Words have the power to elicit feelings of good within ourselves and others, and they also have the power to create feelings of sadness. Just as negative self-talk causes you to feel worse, verbal negativity aimed towards others will cause them to feel worse. This is vitally important for our kids to understand. It’s also important for them to understand how powerful words really are.
As parents, we are also teachers, and there are always teachable moments to share with our kids about what is acceptable, loving, etc.
One day we were driving in the car and Alex said out of the blue, “Mommy, you are not as pretty as the princesses.” That was a moment for me to either let my inner wounded child come out, or stay in my adult self and teach my child that words have power.
“Alex, that hurt Mommy’s feelings.
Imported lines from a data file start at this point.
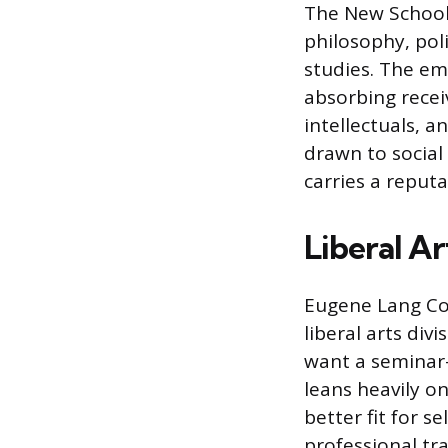
The New School 
philosophy, poli
studies. The em
absorbing recei
intellectuals, 
drawn to social 
carries a reputa
Liberal A
Eugene Lang Col
liberal arts div
want a seminar-
leans heavily on
better fit for s
professional tra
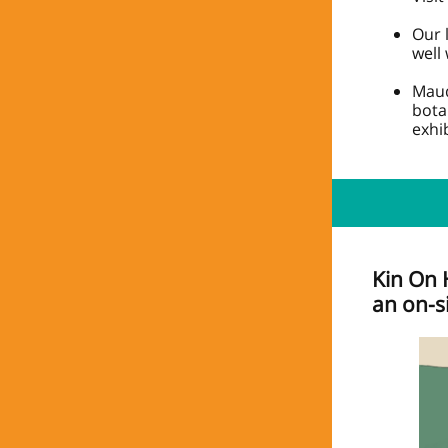
Our 
well
Maud
bota
exhib
Kin On 
an on-s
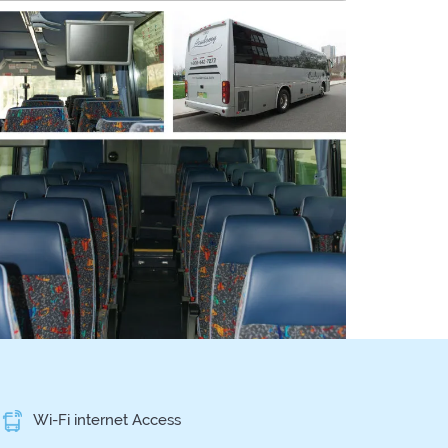
Wi-Fi internet Access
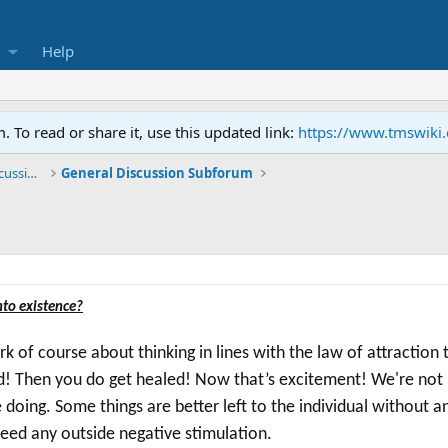
Help
To read or share it, use this updated link:
https://www.tmswiki
General TMS / Neuroplastic Symptom Discussions
General Discussion Subforum
nto existence?
of course about thinking in lines with the law of attraction
d! Then you d
o get healed! N
ow that’s excitement!
We're
not 
e doing. Some things are better left to the individual without 
need any outside negative stimulation.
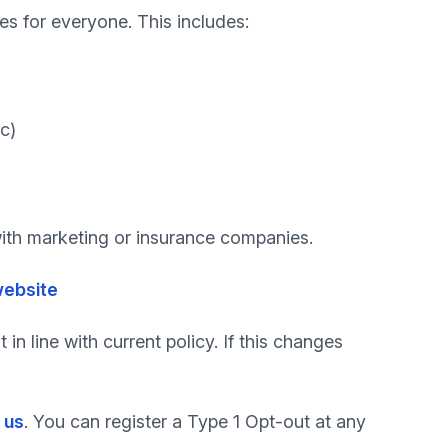
ces for everyone. This includes:
c)
 with marketing or insurance companies.
website
in line with current policy. If this changes
 us
. You can register a Type 1 Opt-out at any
What you say affects people. Words have power. They have the power to hurt or the power to make someone feel good. When you say something nice, others feel good. When you say something mean or negative, others feel bad.”
When we’re teaching our kids, it’s important to not just say, “Don’t do this or don’t say that.” We need to tell our kids the reasons behind our thinking. We need to tell them the “why.”
Telling them “why” helps them understand and it teaches them. Without telling them the “why” behind what we are saying, it just won’t make sense to them, and they’ll respond in a totally different way. But when you give them the “why,” they can connect the dots and you’ll truly have taught them something. The difference between disciplining and teaching is the discussion of “why.”
Okay, I know we’re moving along quickly here, and there’s a lot to take in. We’ve got one more building block to discuss, and then we’ll get to the fun stuff on how to implement this knowledge with your kids.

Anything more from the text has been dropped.